What the exercise asks: Work through the data below and copy out every line where "include" is found.

Recorded data:
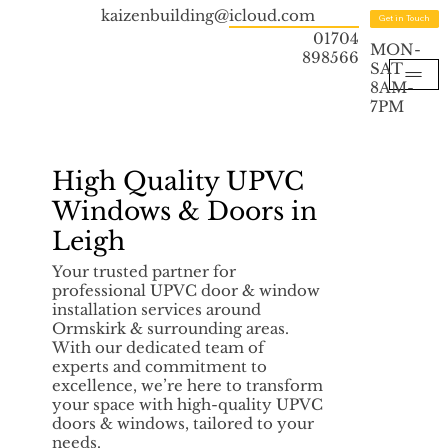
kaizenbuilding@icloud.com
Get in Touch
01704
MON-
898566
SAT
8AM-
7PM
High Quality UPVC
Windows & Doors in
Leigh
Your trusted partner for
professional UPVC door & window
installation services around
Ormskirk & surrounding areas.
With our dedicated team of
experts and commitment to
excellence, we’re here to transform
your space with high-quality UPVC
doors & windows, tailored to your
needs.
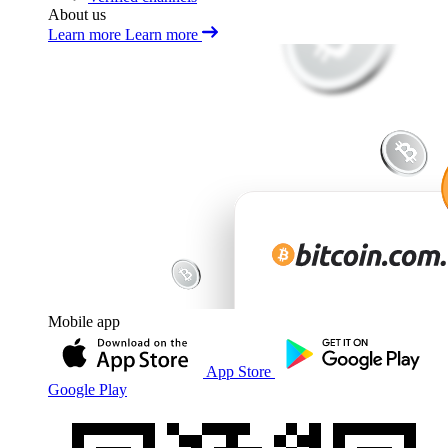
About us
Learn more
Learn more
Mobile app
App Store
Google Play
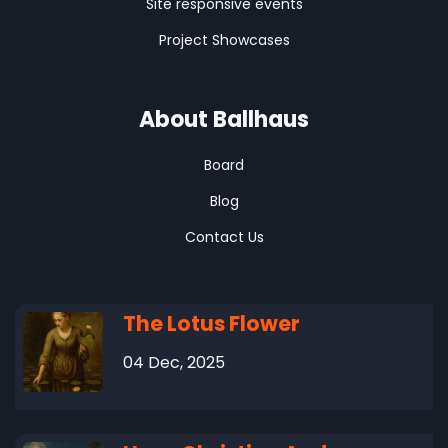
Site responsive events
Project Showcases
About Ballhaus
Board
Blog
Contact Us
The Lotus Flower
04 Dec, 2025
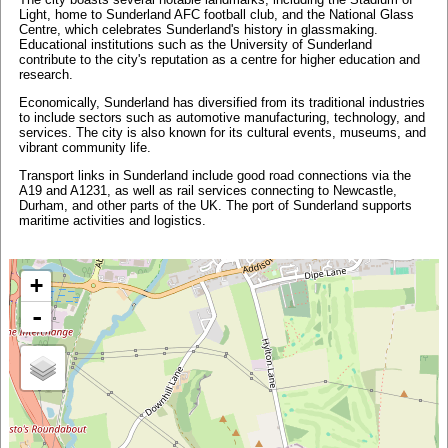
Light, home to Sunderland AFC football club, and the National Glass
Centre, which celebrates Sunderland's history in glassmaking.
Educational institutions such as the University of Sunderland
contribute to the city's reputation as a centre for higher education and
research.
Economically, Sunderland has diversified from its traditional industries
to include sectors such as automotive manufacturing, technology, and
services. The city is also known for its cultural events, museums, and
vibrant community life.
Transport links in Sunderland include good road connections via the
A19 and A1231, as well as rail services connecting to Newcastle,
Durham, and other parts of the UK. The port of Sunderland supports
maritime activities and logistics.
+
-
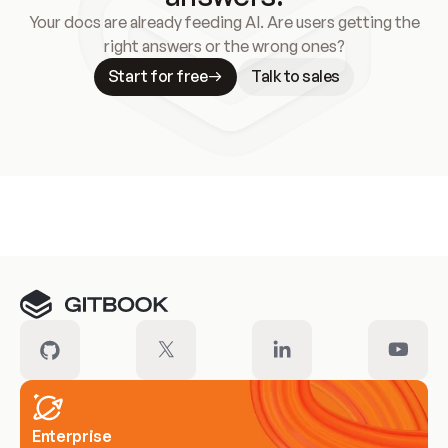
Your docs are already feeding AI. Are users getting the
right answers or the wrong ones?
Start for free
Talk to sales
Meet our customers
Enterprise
==
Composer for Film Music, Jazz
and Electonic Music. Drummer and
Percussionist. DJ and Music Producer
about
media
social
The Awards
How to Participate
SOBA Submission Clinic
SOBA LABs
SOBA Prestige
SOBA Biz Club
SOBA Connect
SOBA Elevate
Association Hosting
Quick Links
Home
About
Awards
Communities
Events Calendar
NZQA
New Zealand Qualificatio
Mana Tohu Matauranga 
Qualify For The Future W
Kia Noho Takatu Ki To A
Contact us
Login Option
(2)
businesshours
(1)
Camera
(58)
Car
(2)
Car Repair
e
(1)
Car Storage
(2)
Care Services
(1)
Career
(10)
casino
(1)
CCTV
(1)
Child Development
...
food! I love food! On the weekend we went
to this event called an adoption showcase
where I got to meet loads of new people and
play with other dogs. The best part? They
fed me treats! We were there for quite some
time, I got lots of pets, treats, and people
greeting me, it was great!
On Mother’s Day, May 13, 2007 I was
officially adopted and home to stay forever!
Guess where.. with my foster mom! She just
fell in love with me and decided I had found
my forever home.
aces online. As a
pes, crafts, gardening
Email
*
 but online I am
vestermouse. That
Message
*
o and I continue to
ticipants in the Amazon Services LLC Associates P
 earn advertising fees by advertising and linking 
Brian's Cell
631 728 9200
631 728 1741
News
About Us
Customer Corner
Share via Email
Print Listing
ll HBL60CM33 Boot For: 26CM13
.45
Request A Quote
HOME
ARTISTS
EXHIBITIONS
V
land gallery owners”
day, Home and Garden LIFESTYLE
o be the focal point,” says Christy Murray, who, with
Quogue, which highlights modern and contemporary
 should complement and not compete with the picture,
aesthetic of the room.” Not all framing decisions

Result:
to include sectors such as automotive manufacturing, technology, and
Transport links in Sunderland include good road connections via the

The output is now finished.